More Rituxan in the news. (What is the deal with Rituxan these days? Two posts about Rituxan in a row? It's been around forever, but still manages to make news. It's becoming the Joan Rivers of cancer treatments, for crying out loud.)
Anyway, Rituxan is in the news because its patent expires in 2018, meaning other companies can make generic versions -- and sell them cheaper. (A big chunk of the cost of a drug comes from recovering all of the research and development that went into finding, creating, and testing the drug, which can take years. Generics don't have to do all of that work, so they don't have those costs to recover. So, we get cheaper drugs.)
The big issues with generics is that they need "biosimilarity." This is where things get complicated. Many generic drugs are made by recreating a chemical. (It's more complicated than that -- not many of us can make our own home version of ibuprofin or something like that -- but it's fairly straightforward.) Biosimilarity involves drugs or medical products that are produced by living organisms. This includes Rituxan, which is made from mice.
So creating a biosimilar of Rituxan is a lot harder. It's more than just mixing chemicals in a lab; it's trying to duplicate the entire process of creating something that is itself created from a living organism.
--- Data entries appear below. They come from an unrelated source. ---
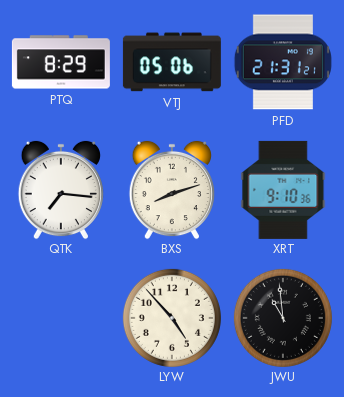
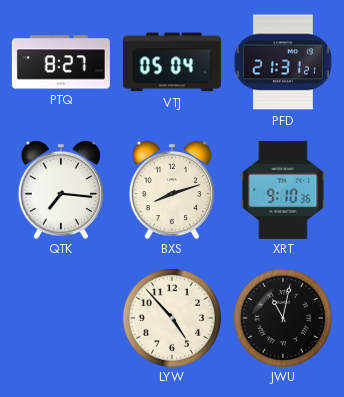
PTQ: 8:29 -> 8:27
VTJ: 05:06 -> 05:04
JWU: 10:59 -> 11:02
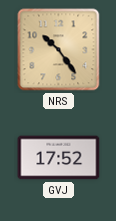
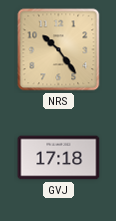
GVJ: 17:52 -> 17:18
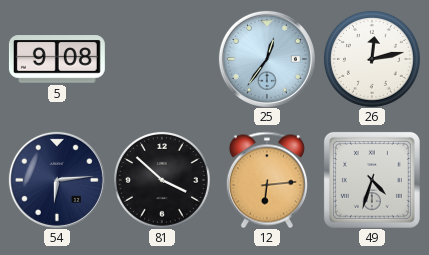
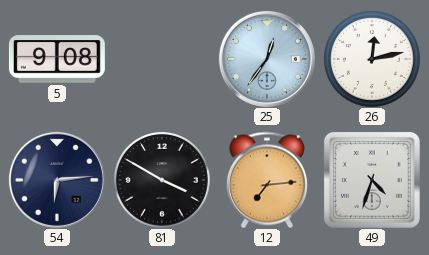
81: 3:52 -> 3:50
12: 6:14 -> 7:14
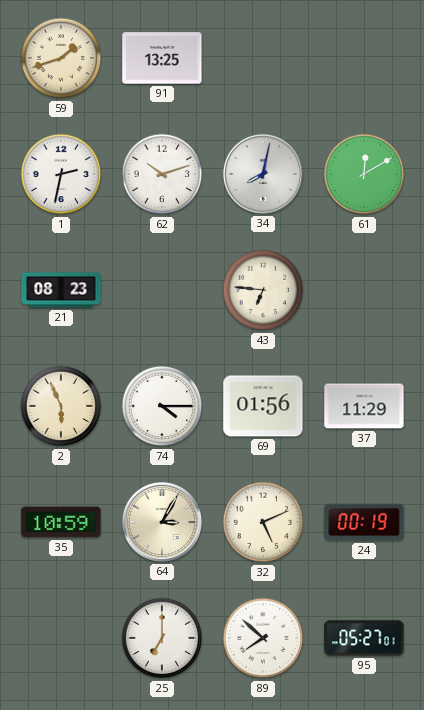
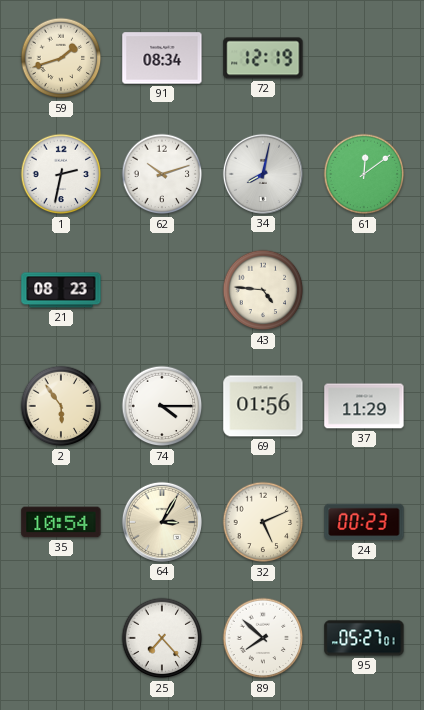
91: 13:25 -> 08:34
72: none -> 12:19
61: 12:10 -> 12:09
43: 6:46 -> 4:46
2: 5:56 -> 5:54
35: 10:59 -> 10:54
24: 00:19 -> 00:23
25: 7:00 -> 7:23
And when you're dealing with stuff that is or used to be alive, you've got a whole bunch more factors to control that are potentially hard to control.
Of course, the original manufacturer of Rituxan isn't going to make this easy by offering any help.
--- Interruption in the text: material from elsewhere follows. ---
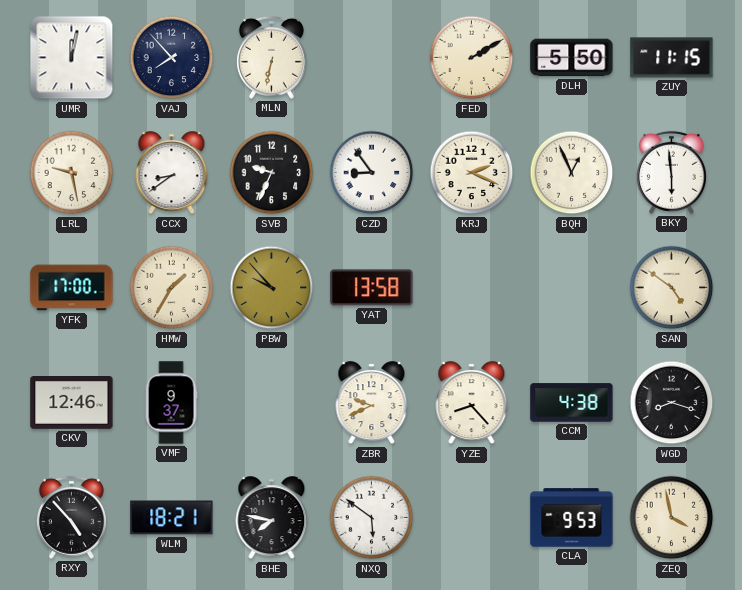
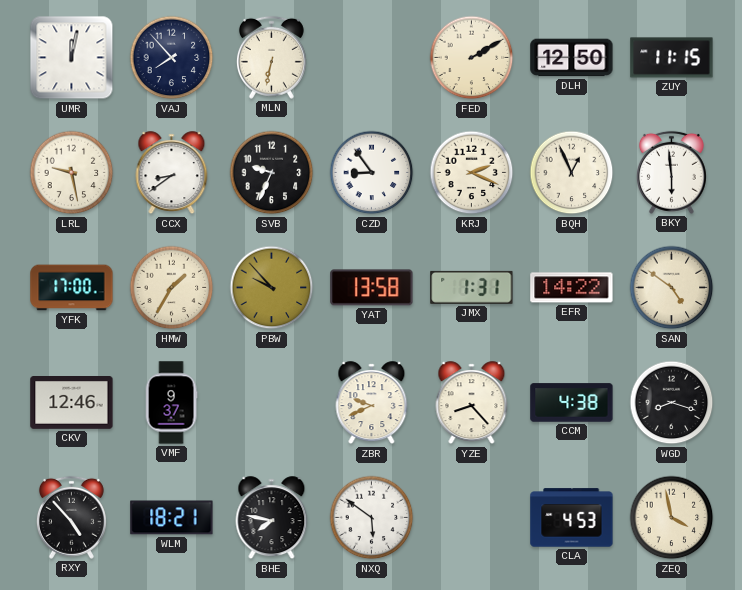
DLH: 5:50 -> 12:50
JMX: none -> 1:31
EFR: none -> 14:22
CLA: 9:53 -> 4:53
An article in this month's Leukemia and Lymphoma describes a European attempt (successful) to create a biosimilar version of Rituxan. It's for a medical journal, so it's fairly thick reading, but I think a version aimed at a more popular audience would make for fascinating reading. There are deadlines to be met, with scientists frantically trying to copy things. There are "freshly purified human natural killer cells." And there are two monkeys. They don't have names, but when I write my screenplay based on this article, the monkeys will be called Johnny and Gonzalez. And nobody but my father will get that joke.
Anyway, it's pretty interesting reading, and maybe makes us appreciate how difficult it is to develop the original version of a treatment, let alone a generic version.
It will be interesting to see how the patent expiration plays out, and what we get as a result. Cheaper monoclonal antibodies? Maybe something just a tiny bit better? or a tiny bit worse?
A quick note about the next couple of weeks:
I'm off on a vacation with the family, and unlike the vacations I usually take, this one will leave me with limited internet access. I plan to post to Lympho Bob every few days, because it's important to me to keep up with it. But the posts will definitely be shorter, and maybe have some longer stretches in between. My plan is to get back to my usual blogging habits when I get back near the end of the month.